**Activity:**
After locating the line with "info@bodykitbae.com.au" in the data that follows, return it and every later line exactly, up to and including the line with "APPOINTMENT ONLY)".

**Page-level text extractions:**
◇ ◇ ◇ ◇ ◇

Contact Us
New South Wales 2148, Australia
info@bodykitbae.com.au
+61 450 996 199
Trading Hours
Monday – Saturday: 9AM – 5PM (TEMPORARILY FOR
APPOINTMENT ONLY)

◇ ◇ ◇ ◇ ◇

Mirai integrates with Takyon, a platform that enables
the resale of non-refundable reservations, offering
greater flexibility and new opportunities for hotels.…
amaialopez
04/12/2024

◇ ◇ ◇ ◇ ◇

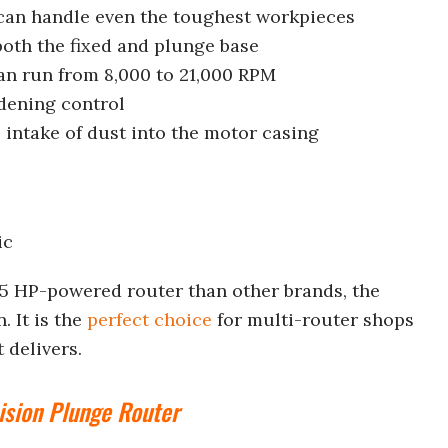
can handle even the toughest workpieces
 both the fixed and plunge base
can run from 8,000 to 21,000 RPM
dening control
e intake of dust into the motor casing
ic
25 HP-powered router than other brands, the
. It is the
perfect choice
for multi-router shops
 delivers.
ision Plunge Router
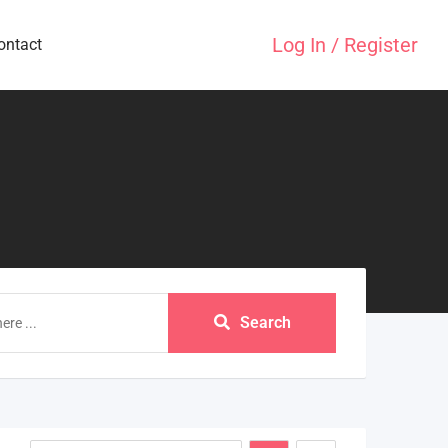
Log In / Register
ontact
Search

◇ ◇ ◇ ◇ ◇

**Your solution:**
info@bodykitbae.com.au
+61 450 996 199
Trading Hours
Monday – Saturday: 9AM – 5PM (TEMPORARILY FOR
APPOINTMENT ONLY)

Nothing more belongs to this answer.